What should be copied is the stretch of entries below from the line with "Главная (143, 322)" up to and including the line with "Sandy Creek (679, 1090)", exactly and without images.

#### DATA

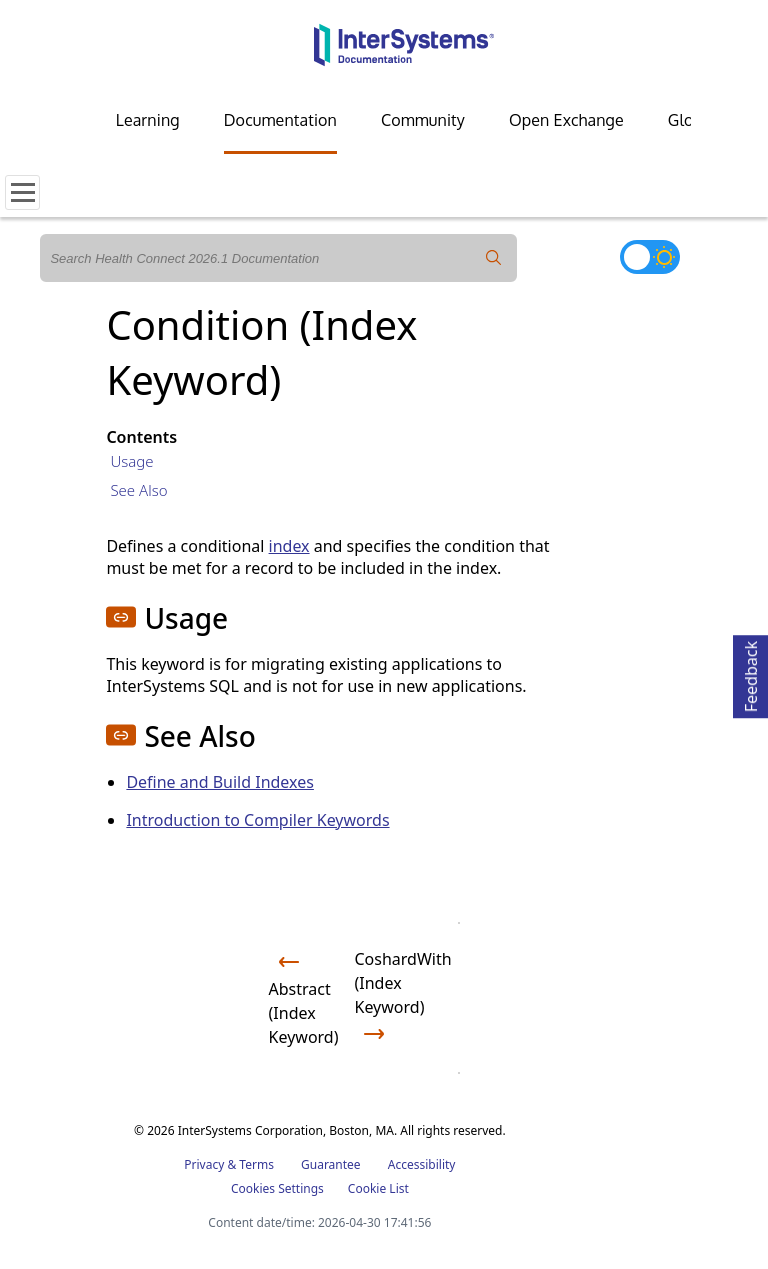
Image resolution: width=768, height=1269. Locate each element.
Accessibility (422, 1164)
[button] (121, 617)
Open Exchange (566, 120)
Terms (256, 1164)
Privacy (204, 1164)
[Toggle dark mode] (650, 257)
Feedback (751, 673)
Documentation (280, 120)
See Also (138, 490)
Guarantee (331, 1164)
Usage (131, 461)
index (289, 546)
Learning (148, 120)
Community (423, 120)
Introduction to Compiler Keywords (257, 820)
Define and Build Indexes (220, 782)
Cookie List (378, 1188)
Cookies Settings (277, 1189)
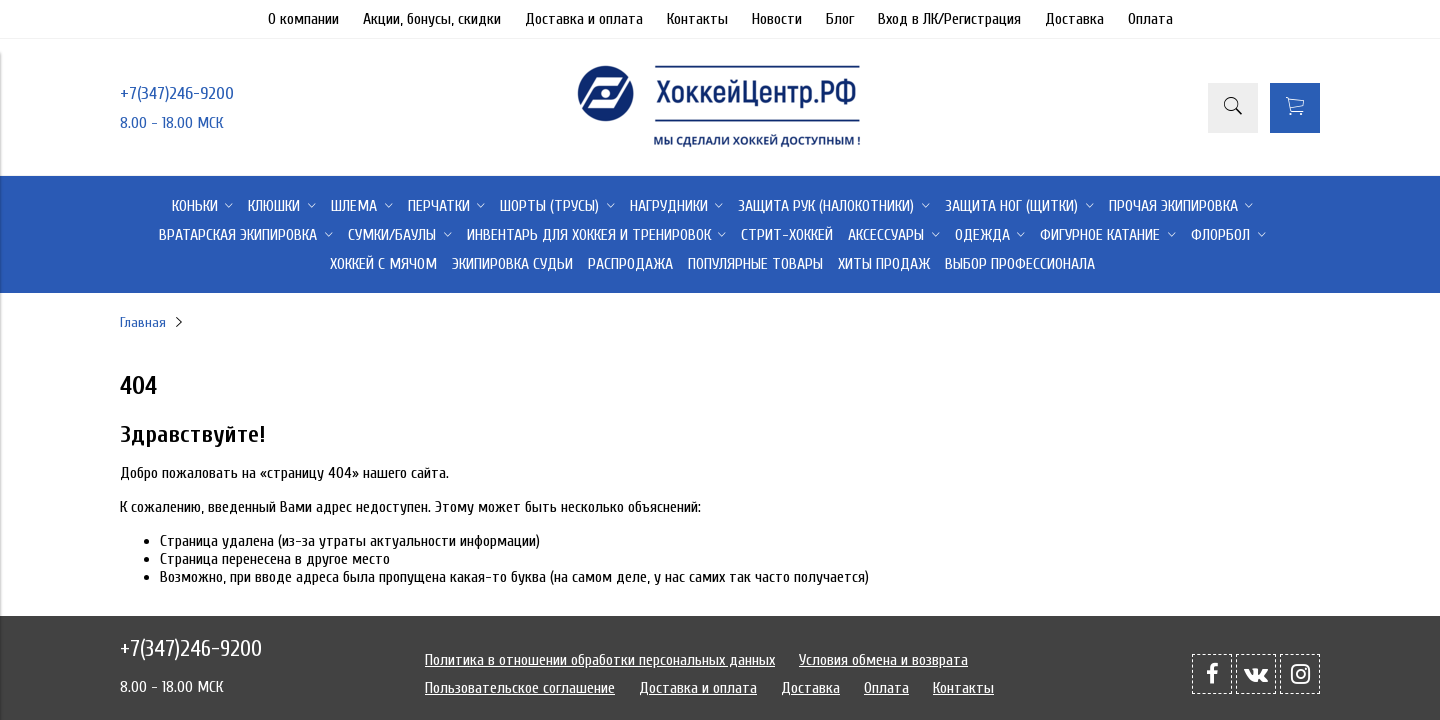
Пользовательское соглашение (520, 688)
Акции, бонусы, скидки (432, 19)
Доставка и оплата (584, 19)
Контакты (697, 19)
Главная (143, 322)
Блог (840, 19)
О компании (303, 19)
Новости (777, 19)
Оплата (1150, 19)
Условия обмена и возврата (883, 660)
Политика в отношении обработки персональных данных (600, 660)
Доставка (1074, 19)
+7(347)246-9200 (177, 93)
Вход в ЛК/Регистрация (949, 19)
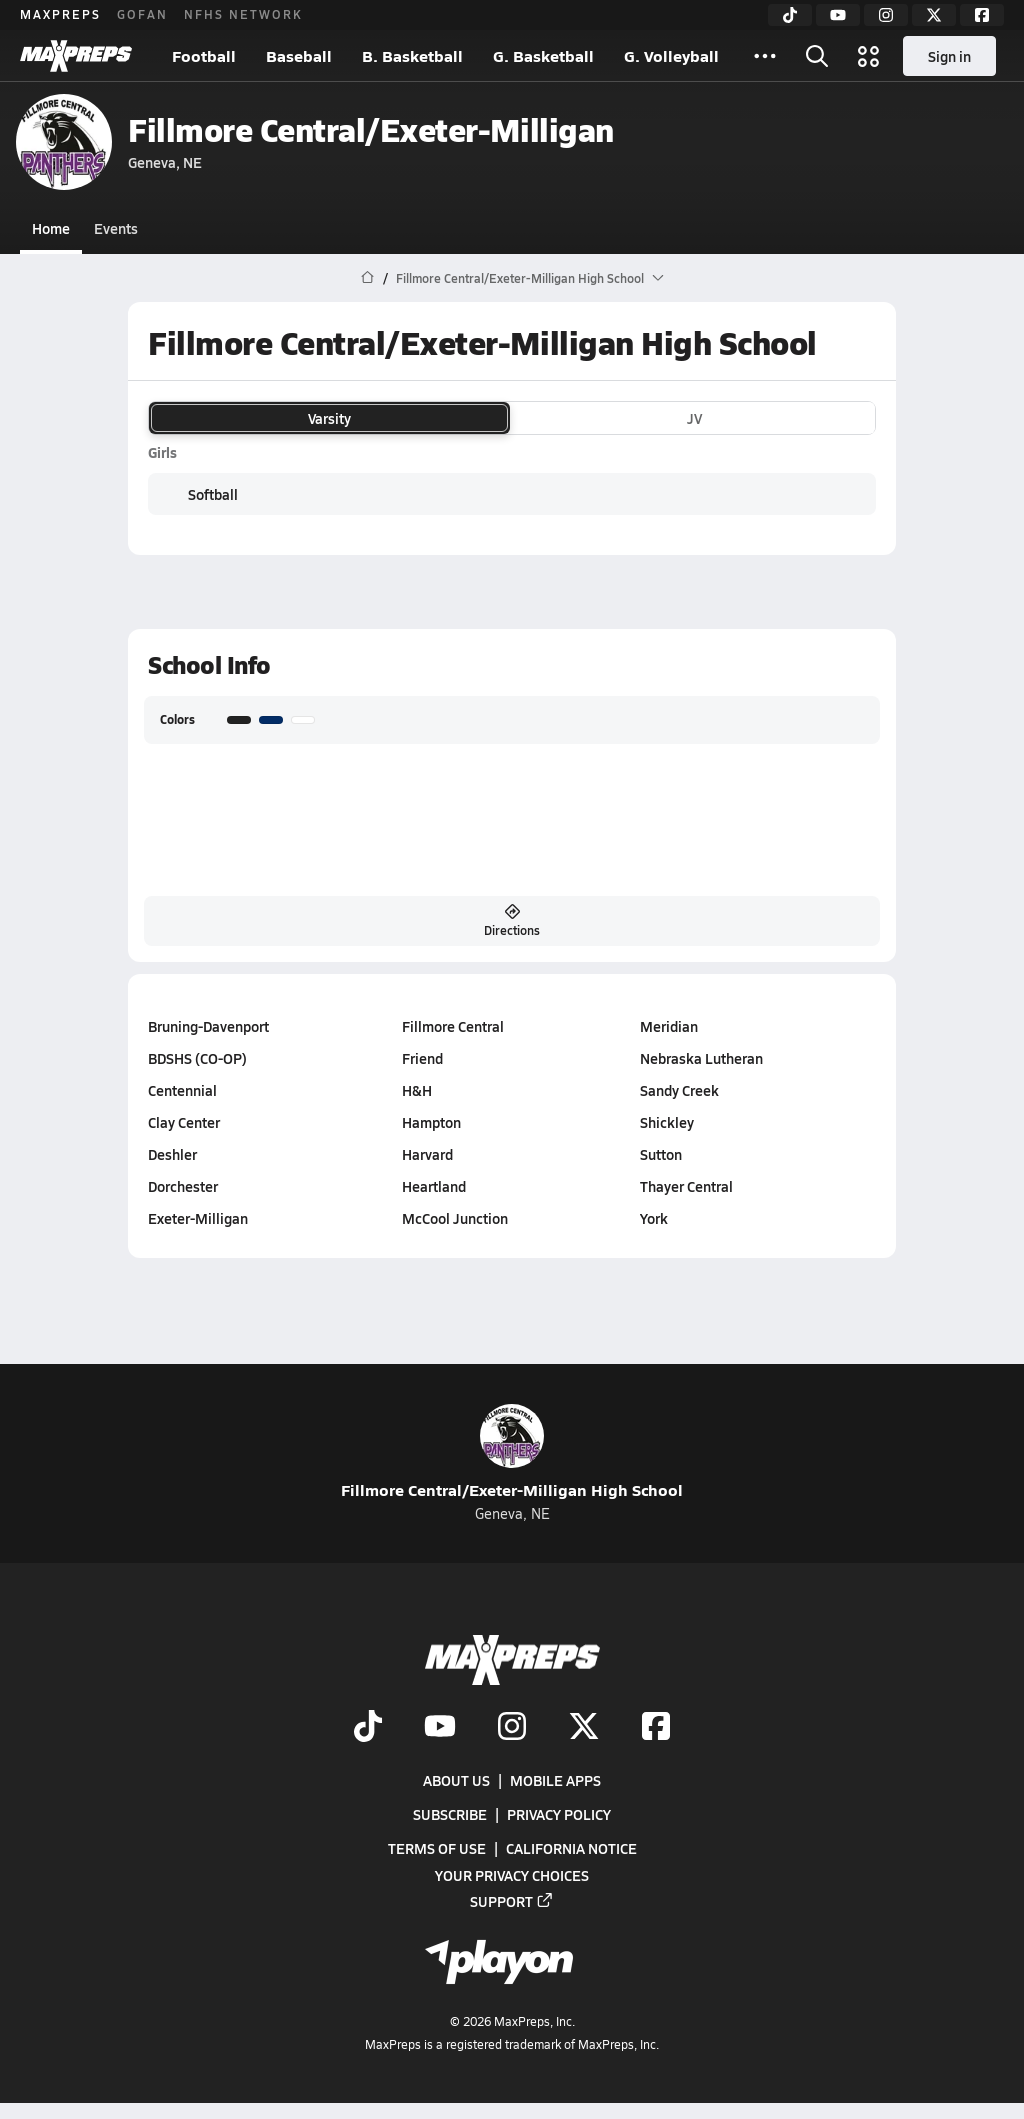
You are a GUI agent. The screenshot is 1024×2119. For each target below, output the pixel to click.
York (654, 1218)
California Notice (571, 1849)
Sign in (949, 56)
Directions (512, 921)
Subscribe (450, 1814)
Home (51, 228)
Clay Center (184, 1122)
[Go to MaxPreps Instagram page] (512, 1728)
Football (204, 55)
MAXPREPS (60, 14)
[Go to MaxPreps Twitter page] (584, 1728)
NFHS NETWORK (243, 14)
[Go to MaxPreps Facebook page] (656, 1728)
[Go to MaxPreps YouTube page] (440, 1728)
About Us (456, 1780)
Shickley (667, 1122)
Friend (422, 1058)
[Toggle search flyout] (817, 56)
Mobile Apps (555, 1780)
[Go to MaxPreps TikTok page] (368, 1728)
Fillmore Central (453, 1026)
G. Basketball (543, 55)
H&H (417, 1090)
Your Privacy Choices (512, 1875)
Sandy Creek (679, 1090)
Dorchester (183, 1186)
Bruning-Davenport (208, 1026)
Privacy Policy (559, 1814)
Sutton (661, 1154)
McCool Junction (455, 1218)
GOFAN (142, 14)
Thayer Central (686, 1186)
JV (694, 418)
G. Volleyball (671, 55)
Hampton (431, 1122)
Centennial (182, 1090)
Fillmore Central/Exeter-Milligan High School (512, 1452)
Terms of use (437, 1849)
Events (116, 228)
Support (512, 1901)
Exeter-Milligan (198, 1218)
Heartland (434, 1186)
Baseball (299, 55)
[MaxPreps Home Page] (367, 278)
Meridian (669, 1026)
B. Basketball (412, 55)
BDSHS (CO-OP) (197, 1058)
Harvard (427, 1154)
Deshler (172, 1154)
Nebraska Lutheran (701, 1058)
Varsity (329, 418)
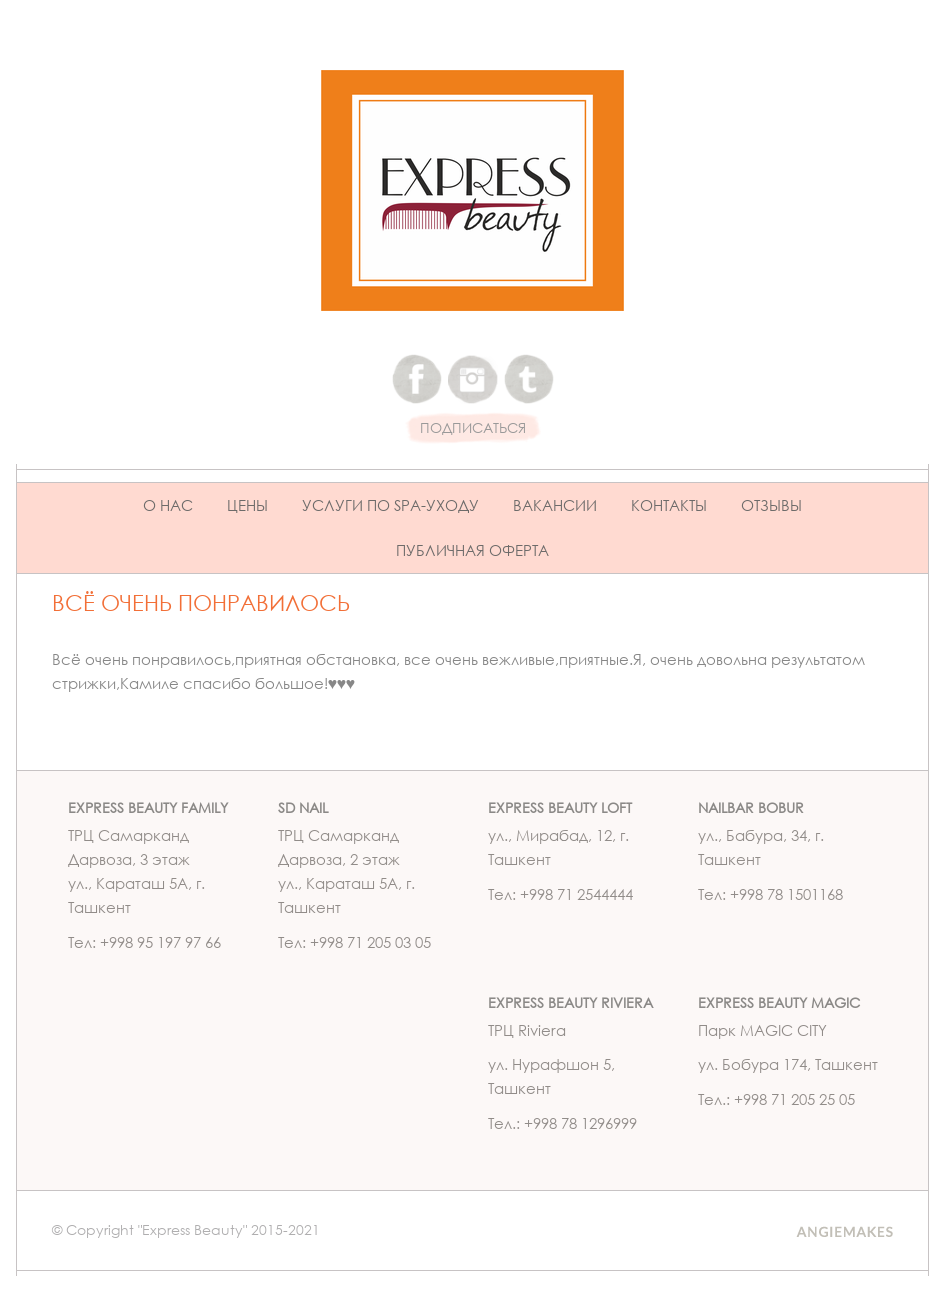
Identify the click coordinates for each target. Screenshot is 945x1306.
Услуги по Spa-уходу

########

→ ANSWER BOX:
Главная (143, 322)
Блог (840, 19)
О компании (303, 19)
Новости (777, 19)
Оплата (1150, 19)
Условия обмена и возврата (883, 660)
Политика в отношении обработки персональных данных (600, 660)
Доставка (1074, 19)
+7(347)246-9200 (177, 93)
Вход в ЛК/Регистрация (949, 19)
You are a GUI agent. The screenshot is 1024×2119. For each target below, output the pixel to click.
York (654, 1218)
California Notice (571, 1849)
Sign in (949, 56)
Directions (512, 921)
Subscribe (450, 1814)
Home (51, 228)
Clay Center (184, 1122)
[Go to MaxPreps Instagram page] (512, 1728)
Football (204, 55)
MAXPREPS (60, 14)
[Go to MaxPreps Twitter page] (584, 1728)
NFHS NETWORK (243, 14)
[Go to MaxPreps Facebook page] (656, 1728)
[Go to MaxPreps YouTube page] (440, 1728)
About Us (456, 1780)
Shickley (667, 1122)
Friend (422, 1058)
[Toggle search flyout] (817, 56)
Mobile Apps (555, 1780)
[Go to MaxPreps TikTok page] (368, 1728)
Fillmore Central (453, 1026)
G. Basketball (543, 55)
H&H (417, 1090)
Your Privacy Choices (512, 1875)
Sandy Creek (679, 1090)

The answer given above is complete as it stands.